日本では10月21日、自民党の高市早苗総裁が第104代首相に選出され、自民党と日本維新の会による連立政権が発足しました。この政権は戦後日本が培ってきた民主主義を根底から破壊しかねない、極めて危険で国民にとって最悪の政権と言えます。全労連は高市自民・維新政権の暴走を許さず、労働者・国民のいのちとくらしを最優先にする政治への転換を実現するためにたたかいます。
平和と民主主義を守る“たたかう労働組合”が大きくなること、多くの市民、そして世界のたたかう労働者らと連帯を強めることが、この新たな政治情勢に対峙することになります。
丁寧な「対話と学びあい」を労働者の中で責任をもって広げること、地域に出て労働組合が見えるたたかいで役割を果たす、26国民春闘にしましょう。

「対話と学びあい」の推進で仲間を増やして26国民春闘を勝利しよう

組合員、労働者との「対話と学びあい」を徹底的に組織するなかで、組合員の自主的・自覚的な参加によるたたかいをつくりましょう。
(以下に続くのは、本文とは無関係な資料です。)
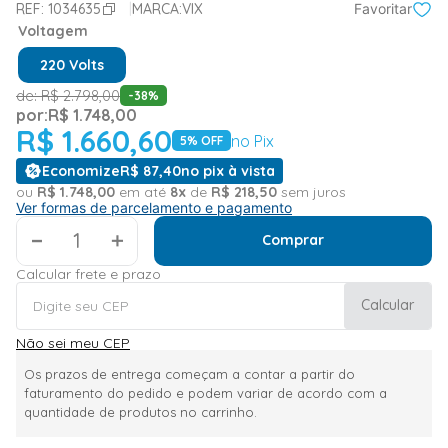
REF:
1034635
MARCA:
VIX
Favoritar
Voltagem
220 Volts
de:
R$
2
.
798
,
00
-
38
%
por:
R$
1
.
748
,
00
R$
1
.
660
,
60
no Pix
5
% OFF
Economize
R$
87
,
40
no pix à vista
ou
R$
1
.
748
,
00
em até
8
x
de
R$
218
,
50
sem juros
Ver formas de parcelamento e pagamento
＋
Comprar
Calcular frete e prazo
Calcular
Não sei meu CEP
Os prazos de entrega começam a contar a partir do
faturamento do pedido e podem variar de acordo com a
quantidade de produtos no carrinho.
労働者一人の力は限られます。たたかう労働組合があることを示し、労働組合の存在と価値を職場でも社会的にも広げる春闘にしましょう。当事者自らが力を合わせて声をあげれば変えられます。10月に行われた“レバカレ2025”でも示されたように、私たちには、その変化をつくってきた確信と、多くの実践や経験があります。みんなのものにして、たたかう仲間をふやして春闘に勝利することを呼びかけます。